Chewy, nutty Pecan Pie Blondies are the perfect Fall treat!
Ingredients
For the Blondies:
1 cup light brown sugar, packed
½ cup unsalted butter, melted
1 large egg
1 teaspoon vanilla extract
¼ teaspoon kosher salt
1 cup all-purpose flour
For the Pecan Pie layer:
½ cup light brown sugar, packed
¼ cup light corn syrup
¼ cup heavy whipping cream
¼ cup unsalted butter
½ teaspoon kosher salt
1 teaspoon almond extract
1 cup pecans, chopped
½ cup milk chocolate morsels, melted
Instructions
Preheat oven to 350°F. Line a 9-inch square baking dish with parchment paper. Set aside.
For the blondies layer: in a large mixing bowl combine the brown sugar with the melted butter. Add in egg, vanilla and salt. Mix until blended. Add in flour, stirring just until combined.
Pour batter into prepared baking dish. Set aside.

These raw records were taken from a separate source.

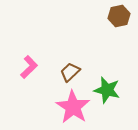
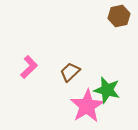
pink star: moved 14 px right, 1 px up; rotated 8 degrees clockwise
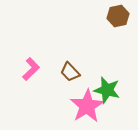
brown hexagon: moved 1 px left
pink L-shape: moved 2 px right, 2 px down
brown trapezoid: rotated 90 degrees counterclockwise
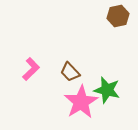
pink star: moved 6 px left, 4 px up
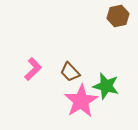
pink L-shape: moved 2 px right
green star: moved 1 px left, 4 px up
pink star: moved 1 px up
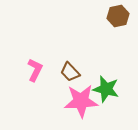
pink L-shape: moved 2 px right, 1 px down; rotated 20 degrees counterclockwise
green star: moved 3 px down
pink star: rotated 28 degrees clockwise
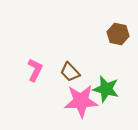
brown hexagon: moved 18 px down; rotated 25 degrees clockwise
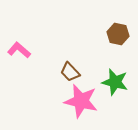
pink L-shape: moved 16 px left, 20 px up; rotated 75 degrees counterclockwise
green star: moved 9 px right, 7 px up
pink star: rotated 16 degrees clockwise
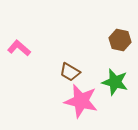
brown hexagon: moved 2 px right, 6 px down
pink L-shape: moved 2 px up
brown trapezoid: rotated 15 degrees counterclockwise
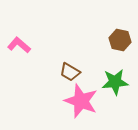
pink L-shape: moved 3 px up
green star: rotated 20 degrees counterclockwise
pink star: rotated 8 degrees clockwise
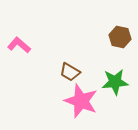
brown hexagon: moved 3 px up
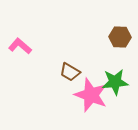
brown hexagon: rotated 10 degrees counterclockwise
pink L-shape: moved 1 px right, 1 px down
pink star: moved 10 px right, 6 px up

For the pecan pie layer: In a small saucepan over medium high heat, combine the brown sugar, Karo corn syrup, heavy cream, butter and salt. Bring to a boil, stirring continuously, boil for 1 full minute. Remove from heat and add the almond extract and chopped pecans.
Pour over batter in dish. Bake for 30 minutes. Remove and cool completely. Drizzle with melted chocolate.
For best slicing, refrigerate for an hour first. Store in airtight container at room temperature for up to 3 days. ENJOY.